Lunes
2026-04-06
Caminando con Él sin saberlo
"pero no lo reconocieron, pues sus ojos estaban velados."
— Lucas 24:16
El pastor Kent ha tenido viajes por carretera memorables. Uno terminó con un hombre nervioso en un autobús mexicano apuntándoles con una pistola a él y a su amigo Jerry, la mano temblando, pidiéndoles el dinero. Kent había sido lo bastante listo como para dejar la billetera. Jerry no.
Pero ese viaje no se compara con el que registra Lucas. Dos seguidores de Jesús caminando los once kilómetros de Jerusalén a Emaús, el mismo día en que resucitó — y Jesús mismo se acercó y caminó con ellos.
Y ellos no tenían idea.
«Sus ojos estaban velados». No porque fueran tontos. Porque el dolor tiene la costumbre de estrecharte la vista hasta que lo único que ves es lo que perdiste.

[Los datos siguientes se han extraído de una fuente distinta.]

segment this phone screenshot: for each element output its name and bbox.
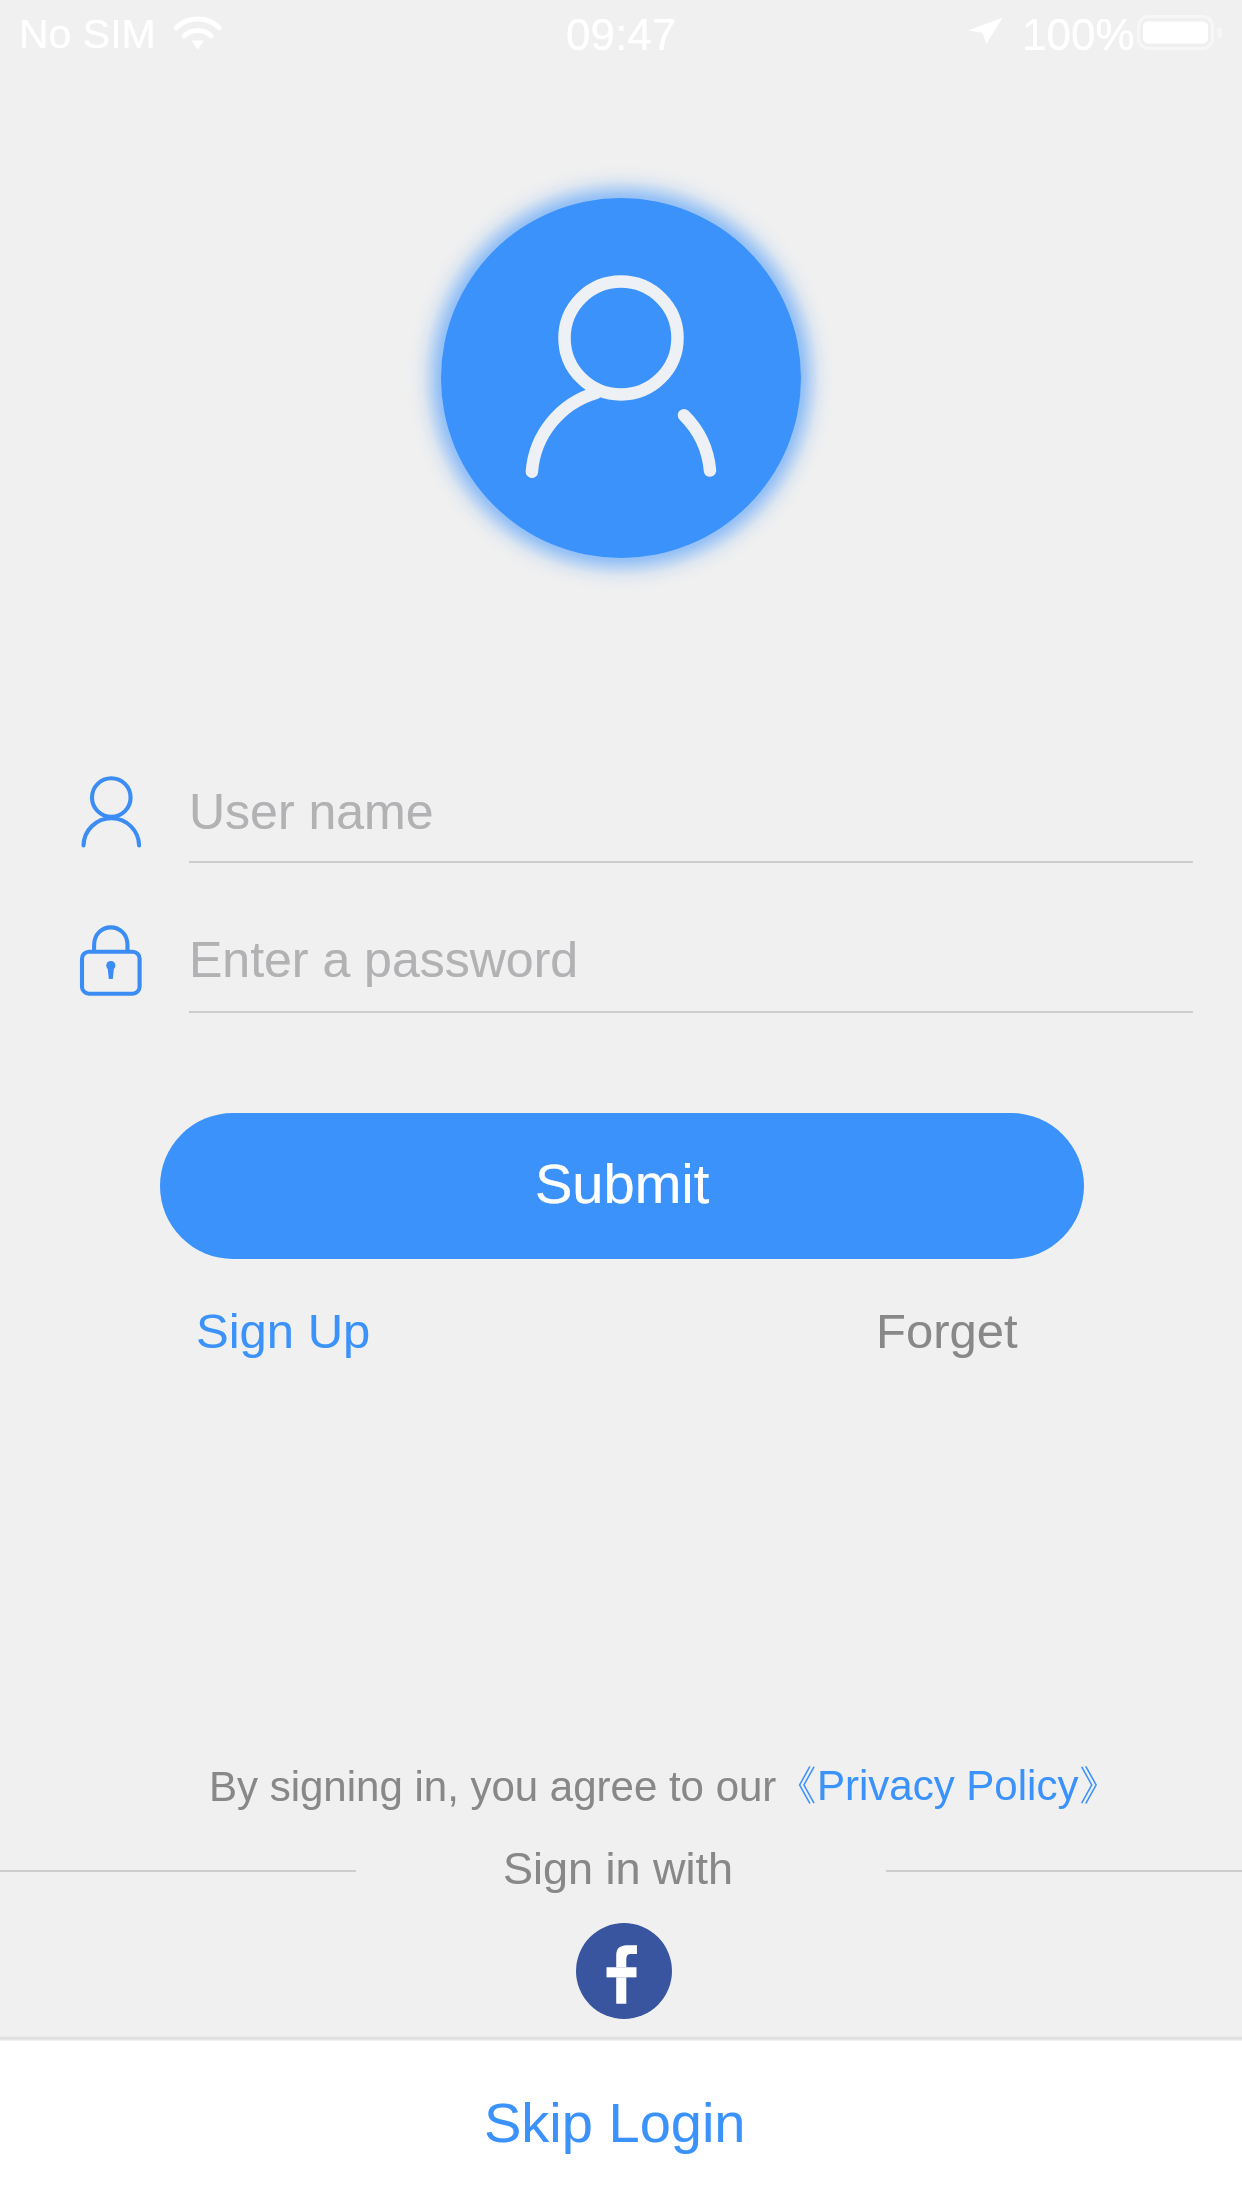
staticText: 《Privacy Policy》 <box>775 1760 1121 1813</box>
button[interactable]: Sign in with Facebook <box>576 1923 672 2019</box>
button[interactable]: Sign Up <box>196 1271 371 1391</box>
button[interactable]: 《Privacy Policy》 <box>775 1726 1121 1846</box>
button[interactable]: Skip Login <box>0 2041 1242 2208</box>
staticText: No SIM <box>19 11 156 57</box>
staticText: 09:47 <box>566 10 677 59</box>
staticText: 100% <box>1022 10 1135 59</box>
staticText: Enter a password <box>189 932 579 988</box>
staticText: Sign in with <box>503 1843 734 1893</box>
button[interactable]: Forget <box>876 1271 1018 1391</box>
staticText: Sign Up <box>196 1304 371 1359</box>
staticText: Skip Login <box>484 2091 746 2154</box>
staticText: Submit <box>535 1152 710 1215</box>
button[interactable]: Submit <box>160 1113 1084 1259</box>
staticText: User name <box>189 784 434 840</box>
staticText: By signing in, you agree to our <box>209 1763 777 1810</box>
staticText: Forget <box>876 1304 1018 1359</box>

Aquí está el consuelo callado de esta historia: Jesús estuvo con ellos todo el tiempo que ellos creyeron caminar solos. Antes de reconocerlo. Antes de sentir nada.
Su presencia nunca dependió de que ellos se dieran cuenta. Eso sigue siendo verdad en el camino que estás caminando hoy.
Ora
Señor Jesús, hay tramos del camino donde no te veo ni te siento. Gracias porque tu presencia no depende de que yo la note. Camina conmigo hoy, te reconozca o no, y abre mis ojos cuando tú quieras. Amén.
Reflexiona
¿En qué parte de tu vida has dado por hecho que caminabas solo? ¿Qué cambiaría hoy si tomaras en serio que Él ha estado en el camino contigo todo el tiempo?